We agree with the IRS that the trustee, by entering into a contract for sale and obtaining an order confirming sale, had legally bound the trust to sell the property. "[W]hen a binding agreement of sale is entered into by the parties, an equitable conversion is worked; the purchaser becomes the equitable owner of the land and the seller the owner of the purchase price." (Vigli v. Davis (1947) 79 Cal.App.2d 237, 254; Lynch v. Cunningham, supra, 131 Cal.App. at p. 173.)

That is not to say, however, that the conversion occurred upon the date of the order confirming sale. Prior decisions have held that the conversion occurs on the closing date, whether or not the sale takes place. " 'The rule of equitable conversion merely amounts to this, that where there is a mandate to sell at a future time, equity, upon the principle of regarding that done which ought to be done, will for certain purposes and in aid of justice consider the conversion as effected at the time when the sale ought to take place, whether the land be then really sold or not.' " (Vigli v. Davis, supra, 79 Cal.App.2d at p. 255.)

The IRS would have us advance the date of sale in this case to the date of the order confirming sale. We see no reason to depart from the existing rule. If a buyer defaults before the closing date, the court may vacate its order confirming sale and direct the trustee to find another buyer. Although a defaulting buyer would remain subject to liability for losses, including consequential damages, caused by the default (Prob. Code. §§10350, 10351), the buyer would not be obligated to purchase the property. We conclude, applying the usual rule, that the IRS' preexisting tax liens immediately attached to Stone's personal property interest upon the date escrow closed, March 21, 1996 . 6

Before the IRS liens could attach, however, Stone had assigned his interest to the Plan on August 4, 1995 . Accordingly, the IRS' liens are not entitled to priority. "Under federal tax law, a contest between the federally created tax lien and a competing lien is resolved by the first-in-time, first-in-right rule. United States v. City of New Britain [54-1 USTC ¶9191], 347 U.S. 81, 85 . . . (1954)." (Cavanaugh v. Cavanaugh, supra, 153 B.R. at p. 228.) This priority rule applies "unless Congress has created a different priority rule to govern the particular situation." (Petro Source Partners, Ltd. v. 3-B Rattlesnake Refining (1990) Ltd., supra [93-1 USTC ¶70.029; 94-1 USTC ¶50,053], 827 F.Supp. at p. 1269.) There is no contention that a special priority applies here.
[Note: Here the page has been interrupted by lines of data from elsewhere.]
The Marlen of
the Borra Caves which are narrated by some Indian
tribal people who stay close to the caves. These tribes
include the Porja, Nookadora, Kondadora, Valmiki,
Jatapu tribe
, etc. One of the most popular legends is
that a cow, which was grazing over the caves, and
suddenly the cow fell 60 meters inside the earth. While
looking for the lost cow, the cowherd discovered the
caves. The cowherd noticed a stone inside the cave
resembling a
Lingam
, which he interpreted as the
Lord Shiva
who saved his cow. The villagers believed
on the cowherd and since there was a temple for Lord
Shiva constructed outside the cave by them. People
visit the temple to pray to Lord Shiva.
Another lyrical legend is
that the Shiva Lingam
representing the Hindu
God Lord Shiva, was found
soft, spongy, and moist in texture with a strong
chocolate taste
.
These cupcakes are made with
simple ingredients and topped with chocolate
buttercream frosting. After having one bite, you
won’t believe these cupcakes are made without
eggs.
We hold that the federal tax liens are inferior to the Plan's previously acquired assignment of Stone's interest in August 1995. Accordingly, the trial court correctly awarded the interpleaded funds to the Plan.

II

The IRS alternatively contends that it "is entitled to an award of $55,010.65, or 65.5 percent, of the funds deposited with the Los Angeles County Treasurer. This is because at the time of Beasley's death $380,704.90, or 65.5 percent of the total Trust assets worth $580,996.57, consisted of cash, stocks, and bonds, i.e., personal property. This fact is reflected in the Trustee's Final Report--to which no party filed an objection and which the Superior Court approved--and nothing in the record contradicts it."
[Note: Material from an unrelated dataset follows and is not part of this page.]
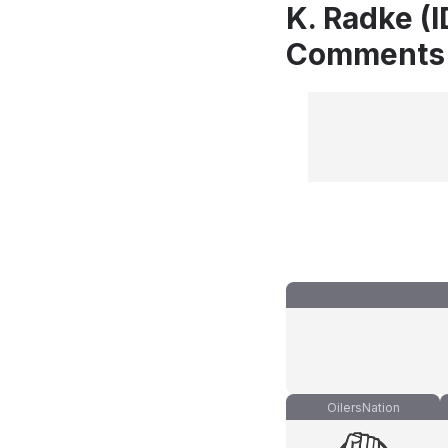
K. Radke (I
Comments
OilersNation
The trustee's final report, however, was not filed until July 31, 1996 , several months after the escrow on the sale of real property had closed on March 21, 1996 . The final report indicated that "a significant portion of the residue of the Trust was distributed to the residuary beneficiaries" pursuant to a court order entered on December 29, 1994 . That order and the resulting initial distribution were made while the real property transaction was still in escrow. Accordingly, the initial distribution could not have been made with proceeds traceable to the sale of the real property, and must necessarily have been made with personal property assets. It thus follows that the IRS' reliance upon the final report to show the ratio of real and personal property held by the trust at the time of Beasley's death is misplaced. Even assuming there was once a 65.5 to 34.5 percent ratio of real to personal property assets when Beasley died, that ratio no longer existed when the trustee's final report was filed, due to the initial distribution made by the trustee while the real property transaction was in escrow.
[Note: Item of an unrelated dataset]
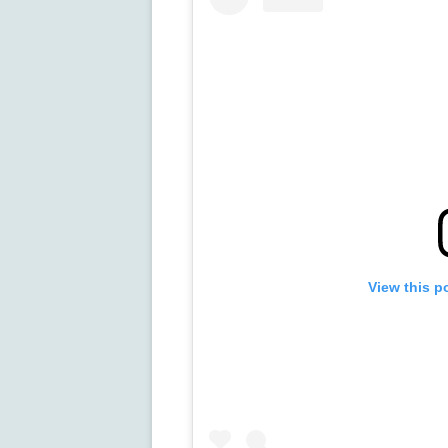
View this p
The IRS has failed to demonstrate that the trial court's award of the whole of the interpleaded funds to the Plan was erroneous. We rely on the familiar rule that, " 'A judgment or order of the lower court is presumed correct. All intendments and presumptions are indulged to support it on matters as to which the record is silent, and error must be affirmatively shown. . . .' [Citations.]" (Denham v. Superior Court (1970) 2 Cal.3d 557, 564.)

DISPOSITION

We affirm the order awarding the interpleaded funds to the Plan. We direct the county treasurer to release the funds accordingly. The Plan is entitled to costs on appeal.

We concur:

VOGEL (Miriam A.), J.

DUNN, J. *

1 For the sake of convenience, all further references to the Internal Revenue Service (IRS) are meant to include the appellant United States .

2 This initial $400,000 valuation was only an estimate by the trustee of the property's value. According to the trustee's final report, the $400,000 valuation was "arbitrarily placed on the property for purposes of this Trust by [the trustee], without benefit of any appraisal, at the time of the creation of this Trust in 1990." Ultimately, the property was sold in 1996 for about $200,000. The trustee's final report explained that the property value "declined substantially because of the effects of both the general real estate depression in Southern California as well as the civil unrest which occurred in the area of Los Angeles County in which the property was located." In her final report, the trustee reported a loss (for accounting purposes) on the sale of $199,708.33.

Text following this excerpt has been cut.